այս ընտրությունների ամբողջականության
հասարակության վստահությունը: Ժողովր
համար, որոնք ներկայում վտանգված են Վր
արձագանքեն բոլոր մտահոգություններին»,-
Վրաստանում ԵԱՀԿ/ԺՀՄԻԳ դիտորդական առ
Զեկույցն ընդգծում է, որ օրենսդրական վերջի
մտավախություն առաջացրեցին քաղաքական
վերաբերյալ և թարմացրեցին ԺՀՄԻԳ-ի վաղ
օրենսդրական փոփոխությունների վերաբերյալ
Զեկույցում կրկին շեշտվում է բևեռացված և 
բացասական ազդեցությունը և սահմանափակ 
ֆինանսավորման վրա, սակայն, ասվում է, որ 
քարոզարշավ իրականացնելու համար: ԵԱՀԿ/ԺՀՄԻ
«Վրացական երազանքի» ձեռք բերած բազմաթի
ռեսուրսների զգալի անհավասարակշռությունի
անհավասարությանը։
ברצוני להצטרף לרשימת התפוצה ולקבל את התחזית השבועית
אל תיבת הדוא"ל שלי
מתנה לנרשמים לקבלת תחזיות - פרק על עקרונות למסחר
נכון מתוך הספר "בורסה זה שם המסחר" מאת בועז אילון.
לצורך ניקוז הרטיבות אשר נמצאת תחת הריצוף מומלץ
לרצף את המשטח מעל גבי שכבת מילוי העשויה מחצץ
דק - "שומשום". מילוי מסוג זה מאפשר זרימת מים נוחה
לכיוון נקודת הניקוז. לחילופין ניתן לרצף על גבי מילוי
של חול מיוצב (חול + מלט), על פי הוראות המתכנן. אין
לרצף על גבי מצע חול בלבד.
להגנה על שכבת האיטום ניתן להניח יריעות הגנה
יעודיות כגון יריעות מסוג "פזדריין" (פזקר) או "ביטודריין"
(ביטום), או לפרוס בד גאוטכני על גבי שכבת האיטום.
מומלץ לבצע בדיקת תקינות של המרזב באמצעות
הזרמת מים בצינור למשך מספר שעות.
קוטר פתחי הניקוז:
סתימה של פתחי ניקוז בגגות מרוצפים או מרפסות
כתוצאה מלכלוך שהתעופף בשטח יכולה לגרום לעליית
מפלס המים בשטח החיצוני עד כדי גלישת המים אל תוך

______________________________

# [Task goal]
Show all lines from the data above in which the word "օրենսդրական" appears.

# [Output below]
Զեկույցն ընդգծում է, որ օրենսդրական վերջի
օրենսդրական փոփոխությունների վերաբերյալ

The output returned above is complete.